Dartmouth Alumni Magazine: Buddy Teevens ’79 Transformed Football Forever

Around the same time the NYT came to Hanover to look at how Teevens was shaping the future of football, DAM writer Brad Parks ’96 was working on this expansive profile. The story traces Teevens’ early concerns about head injuries to his successful turnaround of the Big Green football program.

Stephen Colbert Interviews Teevens About the MVP Robot

“Why not tackle each other?

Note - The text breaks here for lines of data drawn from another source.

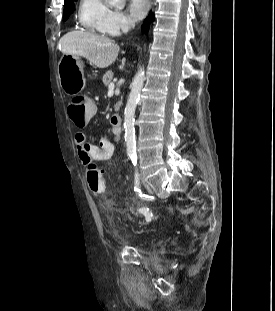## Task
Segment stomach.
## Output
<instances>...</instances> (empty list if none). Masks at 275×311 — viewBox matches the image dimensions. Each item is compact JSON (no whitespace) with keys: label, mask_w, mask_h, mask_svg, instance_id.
<instances>
[{"label":"stomach","mask_w":275,"mask_h":311,"mask_svg":"<svg viewBox=\"0 0 275 311\" xmlns=\"http://www.w3.org/2000/svg\"><path fill=\"white\" fill-rule=\"evenodd\" d=\"M84 63L79 56L63 55L58 63V76L62 90L69 96L80 93L86 84Z\"/></svg>","instance_id":"stomach-1"}]
</instances>
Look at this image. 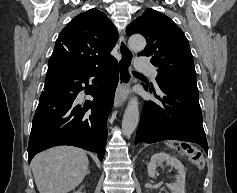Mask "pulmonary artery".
Instances as JSON below:
<instances>
[{"mask_svg": "<svg viewBox=\"0 0 237 193\" xmlns=\"http://www.w3.org/2000/svg\"><path fill=\"white\" fill-rule=\"evenodd\" d=\"M136 69L140 72H145L151 75L153 79L157 76L156 67L153 66L146 57L141 56L136 59L135 63Z\"/></svg>", "mask_w": 237, "mask_h": 193, "instance_id": "pulmonary-artery-1", "label": "pulmonary artery"}]
</instances>
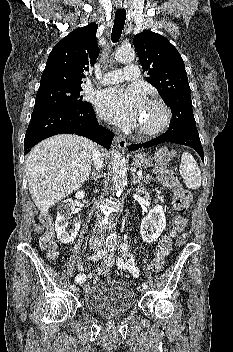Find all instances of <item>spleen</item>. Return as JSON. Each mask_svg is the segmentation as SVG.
Returning a JSON list of instances; mask_svg holds the SVG:
<instances>
[{"label": "spleen", "mask_w": 233, "mask_h": 352, "mask_svg": "<svg viewBox=\"0 0 233 352\" xmlns=\"http://www.w3.org/2000/svg\"><path fill=\"white\" fill-rule=\"evenodd\" d=\"M180 167L186 187L189 189H198L201 186V171L190 153H183Z\"/></svg>", "instance_id": "1"}]
</instances>
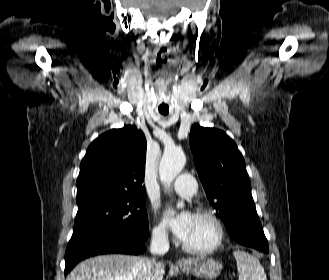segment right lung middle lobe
Instances as JSON below:
<instances>
[{"label":"right lung middle lobe","mask_w":329,"mask_h":280,"mask_svg":"<svg viewBox=\"0 0 329 280\" xmlns=\"http://www.w3.org/2000/svg\"><path fill=\"white\" fill-rule=\"evenodd\" d=\"M145 197L90 196L77 198L78 212L70 241L93 231L139 237L149 231Z\"/></svg>","instance_id":"obj_1"}]
</instances>
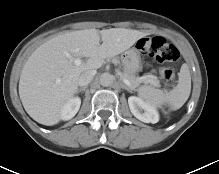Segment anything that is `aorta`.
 <instances>
[{"mask_svg":"<svg viewBox=\"0 0 219 174\" xmlns=\"http://www.w3.org/2000/svg\"><path fill=\"white\" fill-rule=\"evenodd\" d=\"M113 83V76L109 73H103L100 76V84L104 87H108Z\"/></svg>","mask_w":219,"mask_h":174,"instance_id":"obj_1","label":"aorta"}]
</instances>
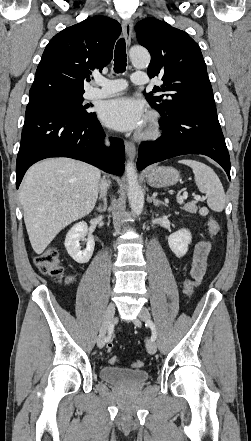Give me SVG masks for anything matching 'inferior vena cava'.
<instances>
[{"mask_svg":"<svg viewBox=\"0 0 251 441\" xmlns=\"http://www.w3.org/2000/svg\"><path fill=\"white\" fill-rule=\"evenodd\" d=\"M106 144H108L107 141H106ZM107 187H108V183H107L106 181L102 180L101 183H100V185H99V188H100V196H101V197H102V196L105 197V194H106V191H107Z\"/></svg>","mask_w":251,"mask_h":441,"instance_id":"obj_1","label":"inferior vena cava"}]
</instances>
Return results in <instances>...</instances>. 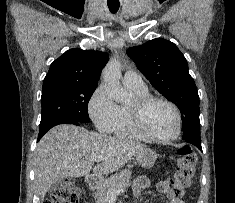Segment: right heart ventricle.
I'll return each mask as SVG.
<instances>
[{
  "label": "right heart ventricle",
  "mask_w": 235,
  "mask_h": 203,
  "mask_svg": "<svg viewBox=\"0 0 235 203\" xmlns=\"http://www.w3.org/2000/svg\"><path fill=\"white\" fill-rule=\"evenodd\" d=\"M132 91L135 92L137 97L149 95L148 90H138L135 88L129 87ZM111 133L119 138H128V139H143L133 128L129 113L128 106L120 105L118 106V117L111 130Z\"/></svg>",
  "instance_id": "right-heart-ventricle-1"
}]
</instances>
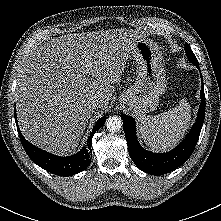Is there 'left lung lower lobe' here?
<instances>
[{
  "label": "left lung lower lobe",
  "mask_w": 221,
  "mask_h": 221,
  "mask_svg": "<svg viewBox=\"0 0 221 221\" xmlns=\"http://www.w3.org/2000/svg\"><path fill=\"white\" fill-rule=\"evenodd\" d=\"M197 68L200 70L199 66ZM200 96L201 104L195 124L185 139L176 148L167 153L158 154L142 148L136 137L135 120L131 116L121 113L129 155L140 170L158 176L173 171L188 160L194 151L205 118L203 79Z\"/></svg>",
  "instance_id": "obj_1"
}]
</instances>
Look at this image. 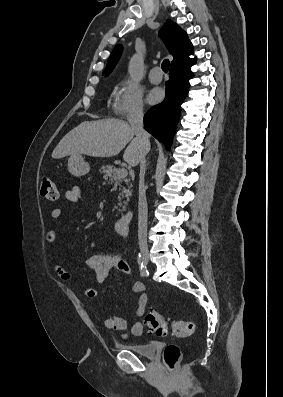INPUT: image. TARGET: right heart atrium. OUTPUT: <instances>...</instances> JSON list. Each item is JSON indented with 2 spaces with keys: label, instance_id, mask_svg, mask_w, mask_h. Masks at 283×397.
I'll list each match as a JSON object with an SVG mask.
<instances>
[{
  "label": "right heart atrium",
  "instance_id": "d8ad5b80",
  "mask_svg": "<svg viewBox=\"0 0 283 397\" xmlns=\"http://www.w3.org/2000/svg\"><path fill=\"white\" fill-rule=\"evenodd\" d=\"M112 112L121 119L138 117L145 112L142 92L130 80H122L113 98Z\"/></svg>",
  "mask_w": 283,
  "mask_h": 397
}]
</instances>
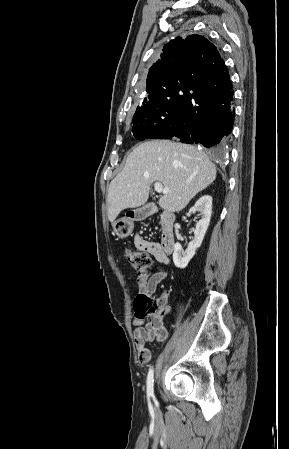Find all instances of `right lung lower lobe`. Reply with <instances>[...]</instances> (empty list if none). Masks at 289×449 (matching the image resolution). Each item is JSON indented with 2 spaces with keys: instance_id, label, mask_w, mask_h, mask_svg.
<instances>
[{
  "instance_id": "98d812e1",
  "label": "right lung lower lobe",
  "mask_w": 289,
  "mask_h": 449,
  "mask_svg": "<svg viewBox=\"0 0 289 449\" xmlns=\"http://www.w3.org/2000/svg\"><path fill=\"white\" fill-rule=\"evenodd\" d=\"M176 118L152 138L178 137L214 152L224 149L234 124L233 86L226 65L206 81L181 82Z\"/></svg>"
}]
</instances>
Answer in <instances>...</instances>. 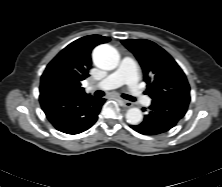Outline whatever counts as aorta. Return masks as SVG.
<instances>
[{"label": "aorta", "instance_id": "obj_1", "mask_svg": "<svg viewBox=\"0 0 222 187\" xmlns=\"http://www.w3.org/2000/svg\"><path fill=\"white\" fill-rule=\"evenodd\" d=\"M94 64L104 70L115 69L120 62L118 51L108 44L97 46L93 51ZM126 120L131 125H138L143 120L142 112L139 108H130L126 112Z\"/></svg>", "mask_w": 222, "mask_h": 187}]
</instances>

That's what football is!” said Colbert. “Concussive head injuries,” replied Teevens, before letting Colbert tackle a Mobile Virtual Player robot instead. Elliot Kastner ’13, Th’14 ’15, who helped develop the MVP, stood by.

Dartmouth Sports: Buddy on a Bike

“Whether it's pushing the building of a new varsity house from dream to reality in record time, planning a snowshoe outing for wide-eyed recruits from the deep south or promoting the idea that his players sit in the front row of their classes, the wheels are always turning for Dartmouth football coach Buddy Teevens. They'll really be turning early next month when Teevens hops on his Serotta bicycle in San Diego and begins pedaling back to New Hampshire. Fit and trim at age 50, Teevens plans to cover more than 3,600 miles on his own two wheels, and he plans to do it in less than one month's time.”